A lot of things started happening over the years. I had brothers coming up to me telling me that they started going to therapy because of me. I had women coming up to me saying their husbands started going because of me. We just started having these different conversations about how to deal with our traumas. And then stuff like Nipsey Hussle happened. I had a conversation with somebody that was really, really, really close to Nipsey, and I remember just saying to myself, “Man. I’m going to really, really devote my life to healing.” Not only helping myself heal, but helping other Black people heal, especially Black men because we deal with so much goddamn trauma man, and we project that trauma onto everybody in our lives. We project it onto each other, that’s where the violence comes from a lot of times. We project it onto our women. So for me, it was the Mental Wealth Expo. People [ask] me all the time, “Where do you start? Where do you begin? Is it therapy? What are the resources?” So I just decided to assemble a whole bunch of my favorite people to just have a day of mental health and healing education. And we’re doing that on 10/10, which is World Mental Health Day, from 11:00 AM to 4:00 PM.

I got my foundation, which I launched, The Mental Wealth Alliance and that’s who I’m doing this with. Dr. Alfiee Breland-Noble; she’s our chief executive officer. She’s hosting a Black woman’s panel on mental health. I got to Angela Rye there having a conversation with Resmaa Menakem who wrote this brilliant book called My Grandmother’s Hands, dealing with racial trauma in America. Angela put me on to the book, that’s why I thought she’d be such a great person to have a conversation.

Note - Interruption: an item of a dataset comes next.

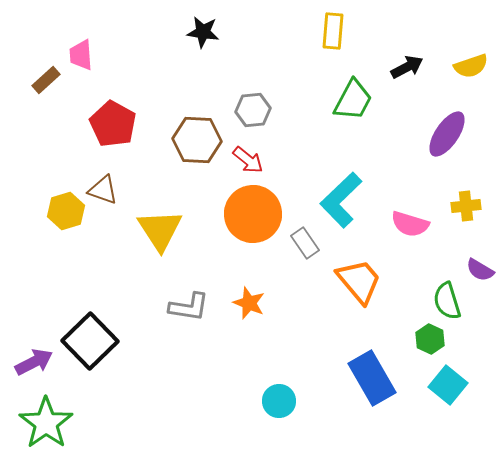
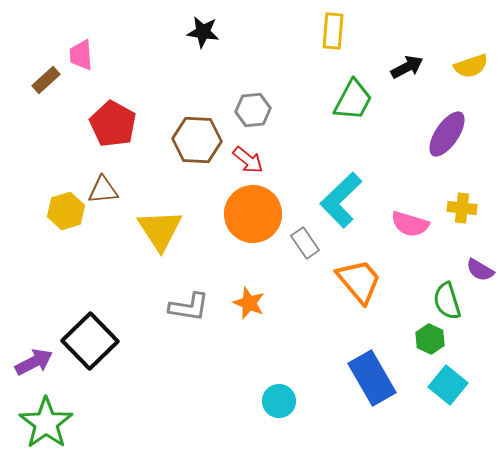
brown triangle: rotated 24 degrees counterclockwise
yellow cross: moved 4 px left, 2 px down; rotated 12 degrees clockwise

Of course, my good sister, Devi Brown is there. Devi is one of the leaders in mental health and mindfulness right now. She partnered up with Deepak Chopra. She works for the Chopra company. She’s going to be there doing her podcast, Dropping Gems, live. I have the good brother Jason Wilson there. Jason Wilson has been helping young Black men deal with their trauma through martial arts and other things for forever so he’s going to be there. My man Jay Barnett. I got Michelle Williams. She’s doing her podcast, Checking In. Michelle Williams’ been very vocal about her struggles with mental health. And Devi Brown and Michelle Williams are both on Black Effect.

It’s free and open to the public. You can go to mentalwealthexpo.com to get more information on that and to RSVP. It’s going to be a great day from 11 AM to 4 PM. We’re going to be educating people on mental health, but also giving people resources to heal. That’s something that I plan to do hopefully two or three times a year in different places, but the first one is on October 10, World Mental Health Day, in New York for this year.

Tha God’s Honest Truth With Lenard “Charlamagne” McKelvey premieres on Friday, September 17, 2021 at 10 PM on Comedy Central.